Recent developments in Seiberg-Witten theory

Abstract：

In 1994, Witten [12] introduced a non-linear partial differential equation on a 4-manifold, called the Seiberg-Witten equations today. This PDE has brought significant progresses in 4-dimensional topology and geometry. In this series of lectures, I shall start with the basics of Seiberg-Witten theory and survey some of rather recent developments in Seiberg-Witten theory.

The first lecture is devoted to explain the foundation of Seiberg-Witten theory for closed 4-manifolds and some of classical major applications of it. Most results in this first lecture have been obtained in the last century, but they are explained from a relatively modern viewpoint: more concretely, my exposition shall be based on the technique of finite-dimensional approximations of the Seiberg-Witten equations, along Furuta [6] and Bauer-Furuta [5].

In the second lecture, I present what one can say about the diffeomorphism groups of 4-manifolds using Seiberg-Witten theory. This lecture contains much recent study on Seiberg-Witten theory for families of 4-manifolds. I shall explain (perhaps some of) results in [1, 2, 3, 4, 7, 8, 11] of this kind.

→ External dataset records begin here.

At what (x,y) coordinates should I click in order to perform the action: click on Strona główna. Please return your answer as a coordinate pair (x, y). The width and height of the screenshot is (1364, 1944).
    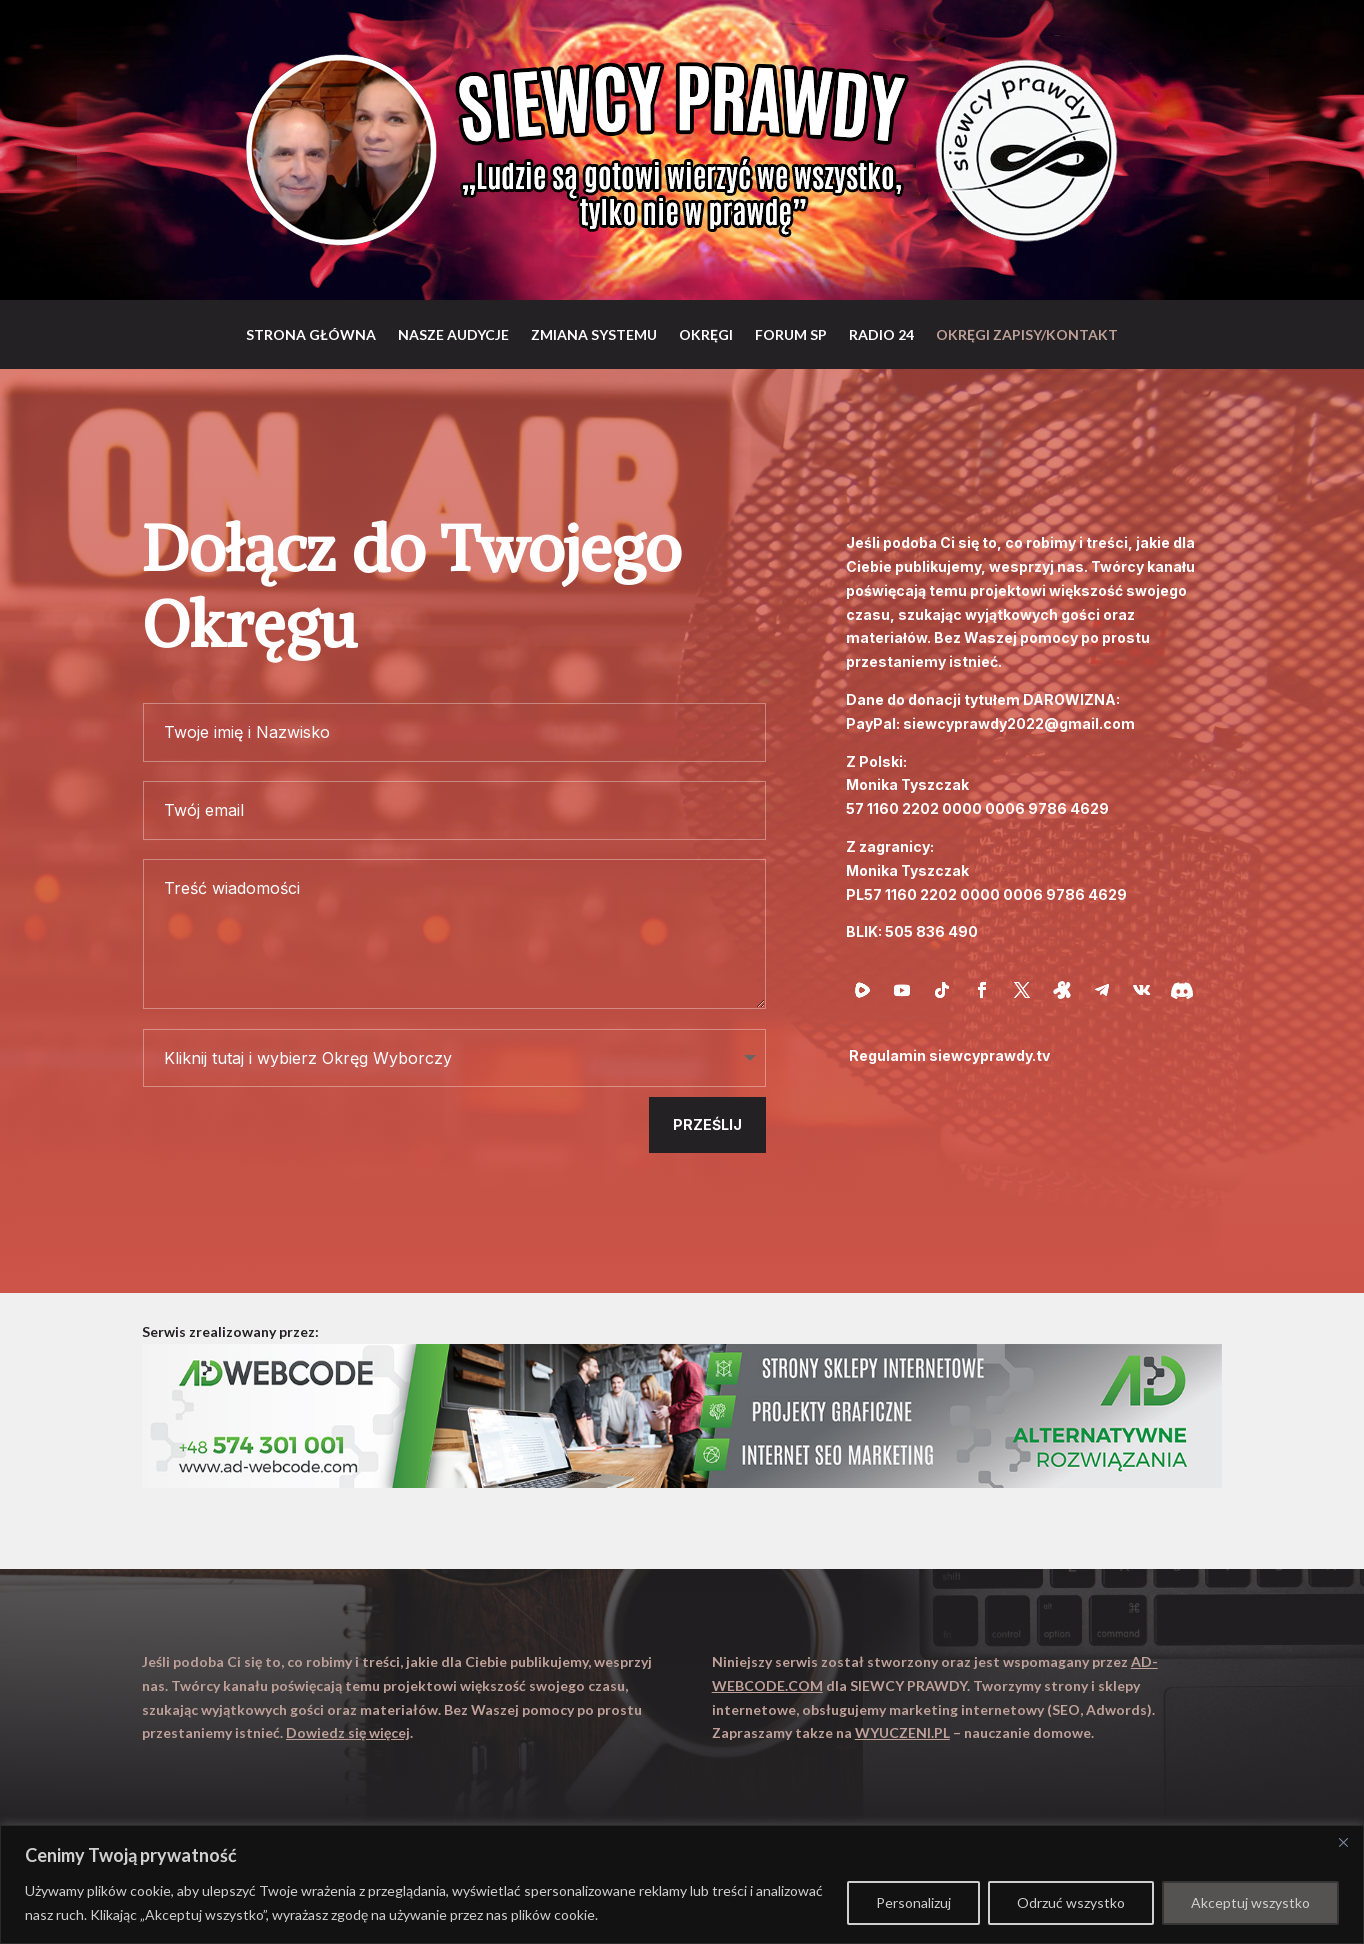
    Looking at the image, I should click on (311, 334).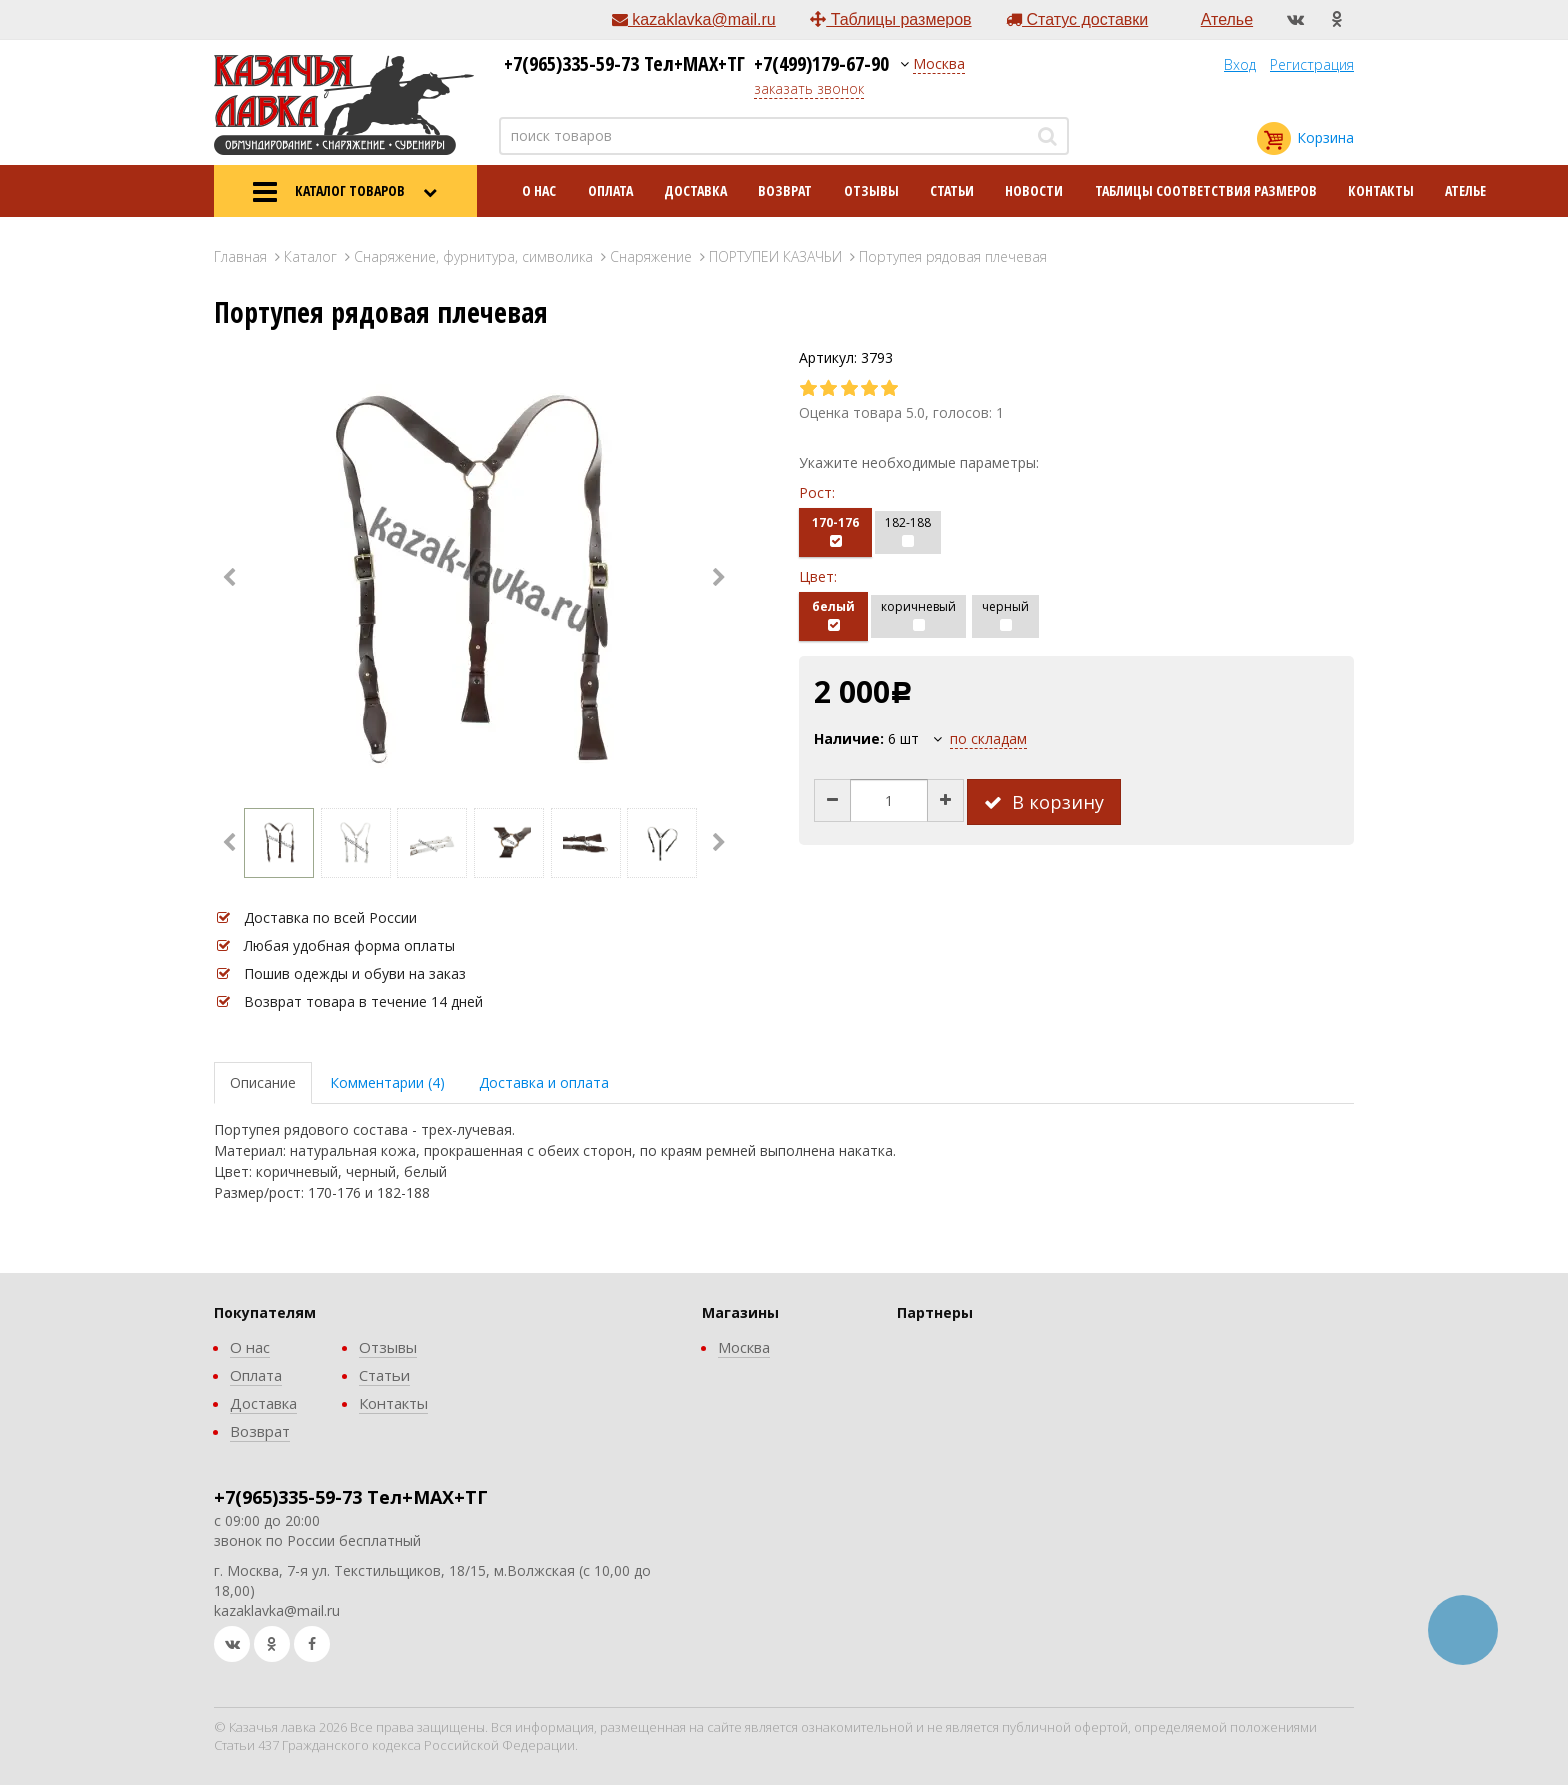 This screenshot has width=1568, height=1785. I want to click on КАТАЛОГ ТОВАРОВ, so click(345, 192).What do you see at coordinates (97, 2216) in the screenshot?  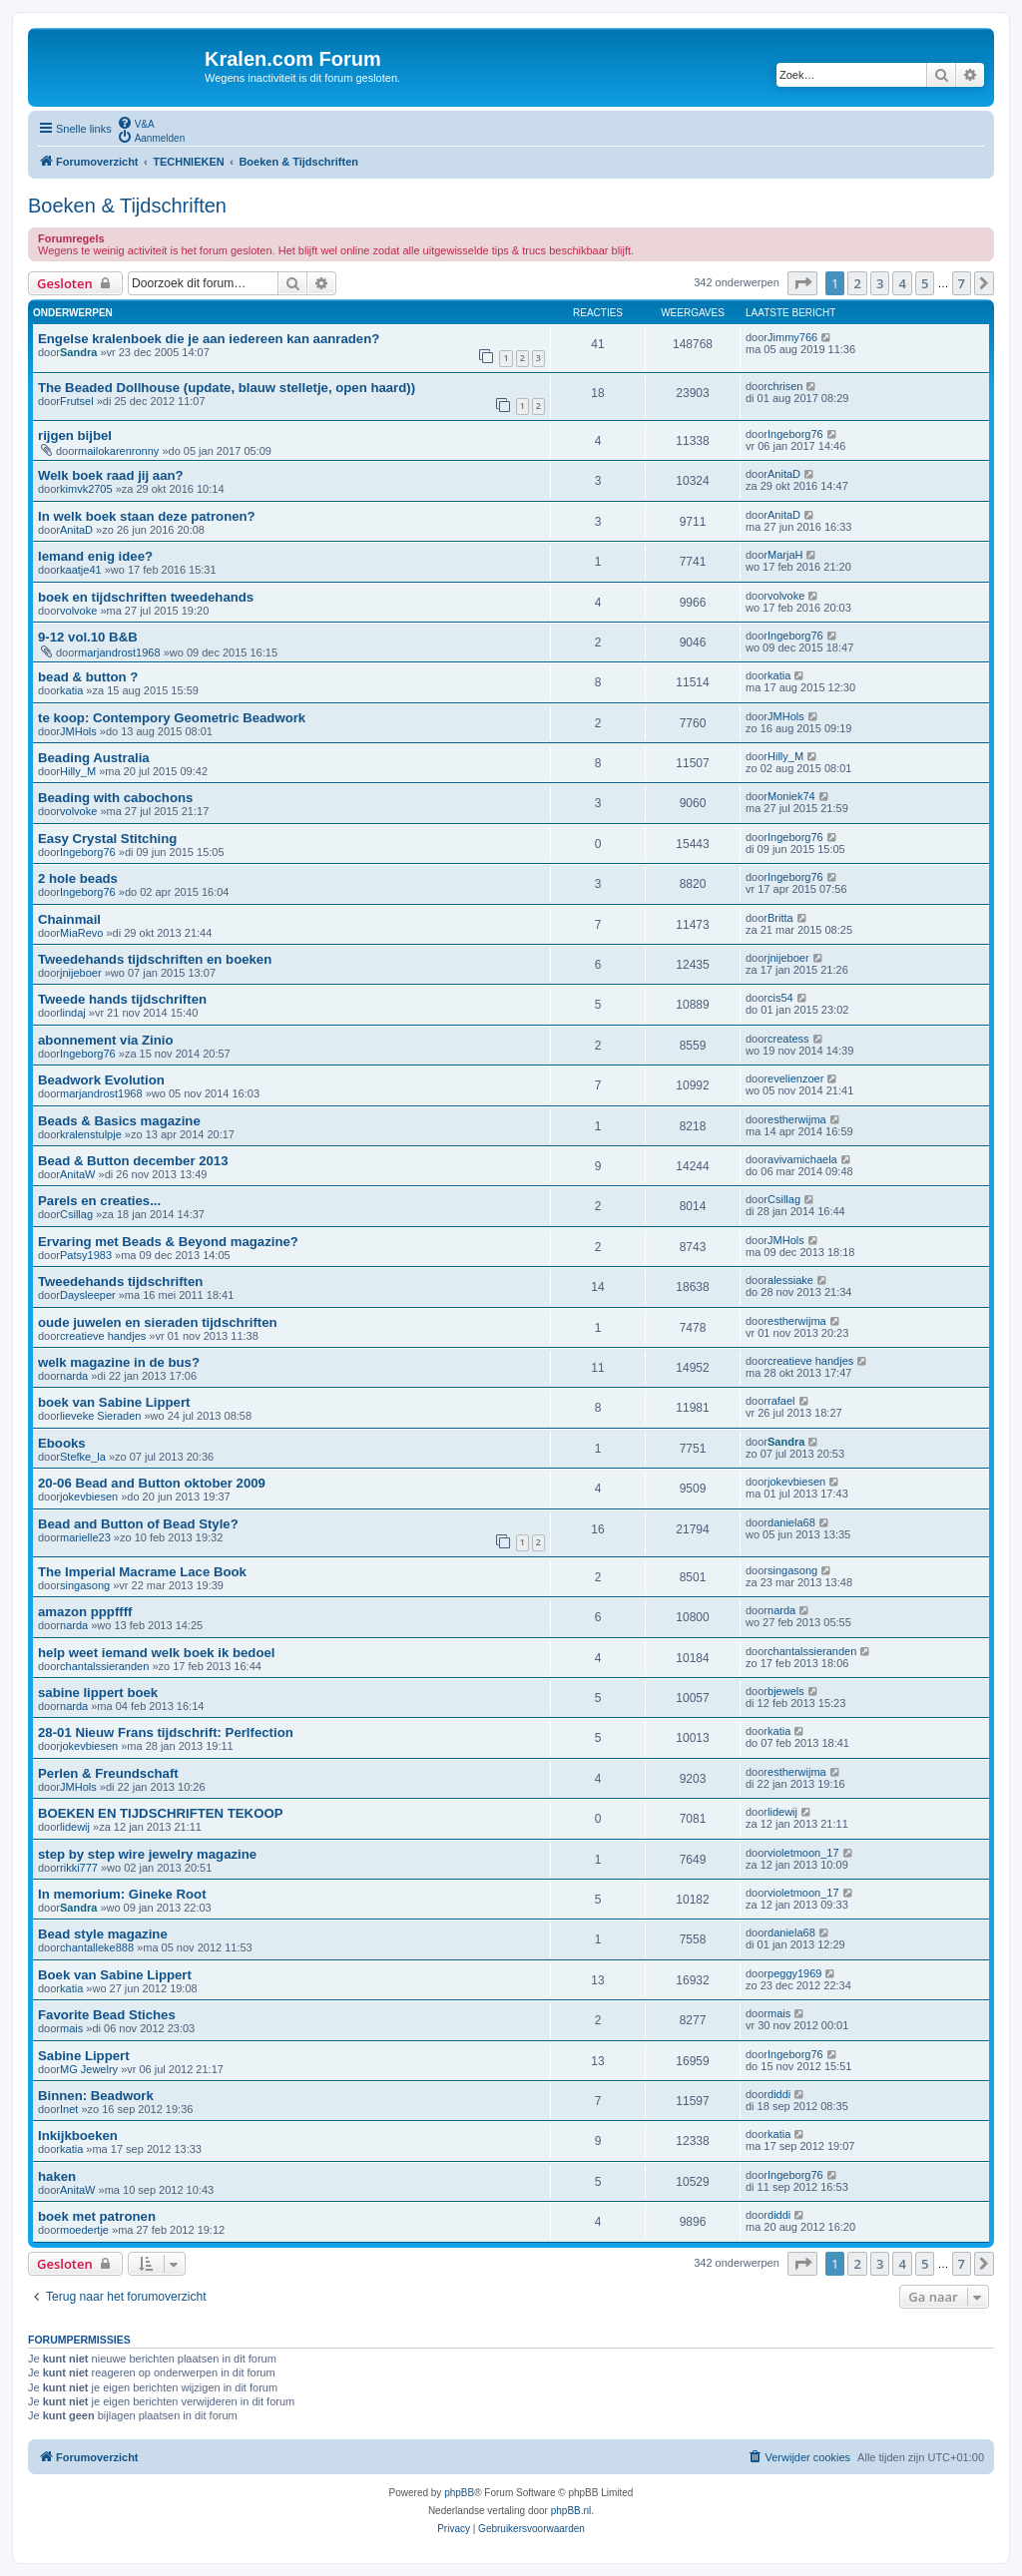 I see `boek met patronen` at bounding box center [97, 2216].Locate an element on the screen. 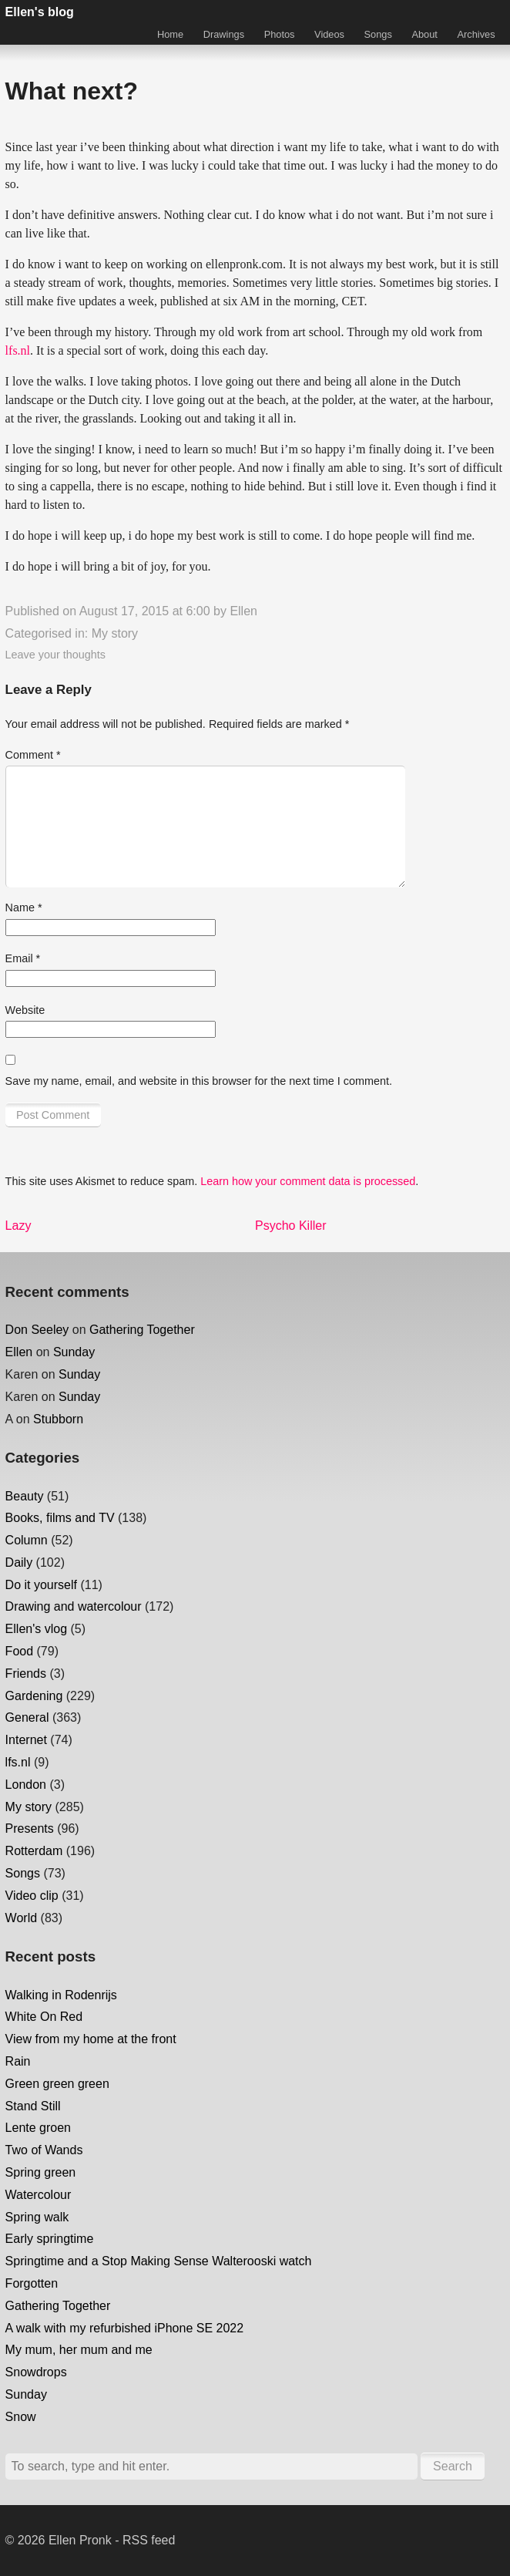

The third lecture will be a crash course in Seiberg-Witten Floer homotopy theory, started by Manolescu [10]. Amongst various versions of Floer theory known in low dimensional topology, this theory has a big advantage that one may consider any kind of generalized cohomology theory, such as K-theory. I shall sketch Manolescu's construction of Seiberg-Witten Floer homotopy theory, and explain a recent application in our paper [9] of this framework to knot theory.

Prerequisite:

No specific advanced knowledge is needed, but it would be helpful to be familiar with the basics of both of topology and differential geometry.